Regra geral, tanto para os casos de trabalho à distância no exterior por opção do empregado quanto por determinação da empresa (expatriados), mantem-se o contrato de trabalho brasileiro ativo e a garantia de todos os direitos trabalhistas previstos na legislação brasileira, inclusive recolhimentos previdenciários e de FGTS.
Mas, e se o pagamento do salário for efetuado no exterior? Ainda que o pagamento do salário seja efetuado ou remetido ao exterior, deverão ser calculados e recolhidos o INSS e o FGTS conforme a legislação brasileira.
Importante observar que ocorrem situações em que o trabalhador passa a residir fora do Brasil, continuando a prestar serviços para a empresa brasileira, mas começa a prestar serviços também para a empresa estrangeira, recebendo salário de ambas as empresas (split payroll – parte da remuneração é paga pela empresa brasileira e outra parte paga pela(s) empresa(s) estrangeira(s) do mesmo grupo). Nestes casos, é pacífico o entendimento de que todos os encargos devem ser calculados com base na remuneração total.

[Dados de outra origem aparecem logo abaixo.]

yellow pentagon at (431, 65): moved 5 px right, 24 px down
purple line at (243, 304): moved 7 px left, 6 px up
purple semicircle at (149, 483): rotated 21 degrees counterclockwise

No que tange ao imposto de renda, a empresa brasileira deverá reter o referido imposto quando da remessa do salário do empregado ao exterior, à alíquota de 25%.
Ora, então paira a dúvida: se tenho que recolher encargos trabalhistas e imposto no Brasil sobre salário recebido no exterior, tenho que pagar também os impostos no país de residência? Objetivando evitar a tributação em ambos os países, o Brasil possui acordo firmado com diversos países para evitar a bitributação, ou seja, a tributação em duplicidade sobre o mesmo rendimento do trabalho, de forma que a carga tributária ocorra em apenas um dos países membros.

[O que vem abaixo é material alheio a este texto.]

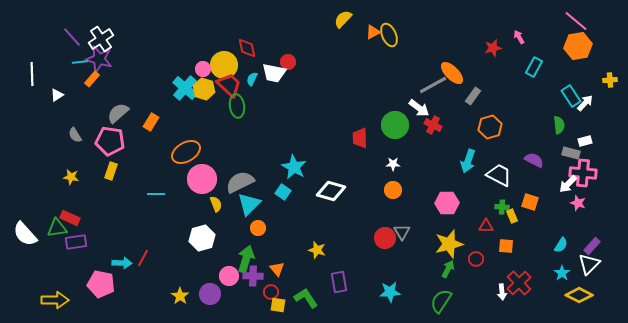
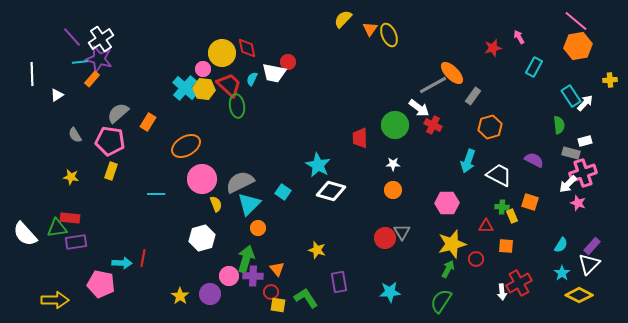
orange triangle at (373, 32): moved 3 px left, 3 px up; rotated 28 degrees counterclockwise
yellow circle at (224, 65): moved 2 px left, 12 px up
yellow hexagon at (204, 89): rotated 10 degrees counterclockwise
orange rectangle at (151, 122): moved 3 px left
orange ellipse at (186, 152): moved 6 px up
cyan star at (294, 167): moved 24 px right, 2 px up
pink cross at (583, 173): rotated 24 degrees counterclockwise
red rectangle at (70, 218): rotated 18 degrees counterclockwise
yellow star at (449, 244): moved 3 px right
red line at (143, 258): rotated 18 degrees counterclockwise
red cross at (519, 283): rotated 15 degrees clockwise
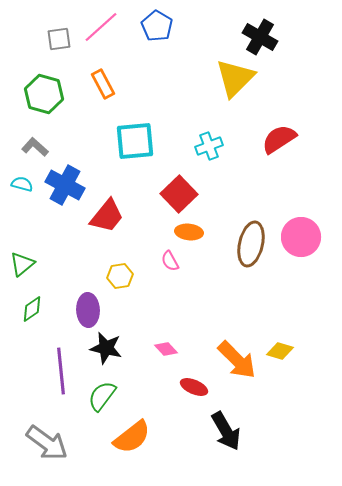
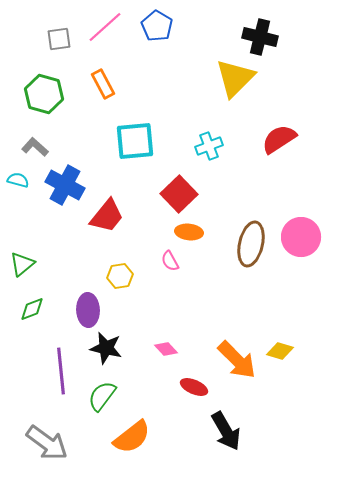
pink line: moved 4 px right
black cross: rotated 16 degrees counterclockwise
cyan semicircle: moved 4 px left, 4 px up
green diamond: rotated 12 degrees clockwise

Os acordos para evitar a bitributação, geralmente, possuem a previsão de que, quando um residente em outro país (que não o Brasil) receber rendimentos derivados do Brasil, deverá incluir referidos rendimentos na base de cálculo do imposto de renda deste outro país, sendo possível a dedução do imposto de renda pago no Brasil. Estes acordos possibilitam que a renda seja tributada somente em um dos países.
O Brasil também possui acordos internacionais de Previdência Social firmados com diversos países, cujo principal objetivo é garantir a totalização dos períodos de contribuição ou de seguro cumpridos nos países contratantes, para fins de assegurar os direitos de Previdência Social previstos no texto do acordo aos respectivos trabalhadores e dependentes legais, residentes ou em trânsito.
Dessa forma, em face desses acordos, o trabalhador pode utilizar o tempo de contribuição ou seguro cumprido em outro país com o qual o Brasil mantenha acordo, e vice-versa, para fins de cumprimento da carência exigida e demais requisitos para a obtenção do seu benefício, garantindo a cobertura dos riscos de invalidez, aposentadoria e morte.
Em síntese, com toda a regulamentação do trabalho a distância, seja a transferência para o exterior requerida pelo empregado ou determinada pela empresa, ficou de fato facilitado ao trabalhador morar no exterior e continuar prestando os serviços no Brasil, sem que isso implique em (i) perda de qualquer benefício trabalhista e previdenciário concedido pelas leis brasileiras; e (ii) dupla tributação dos rendimentos auferidos pelo trabalhador, quando houver acordo para evitar a dupla tributação entre o país de residência e o Brasil.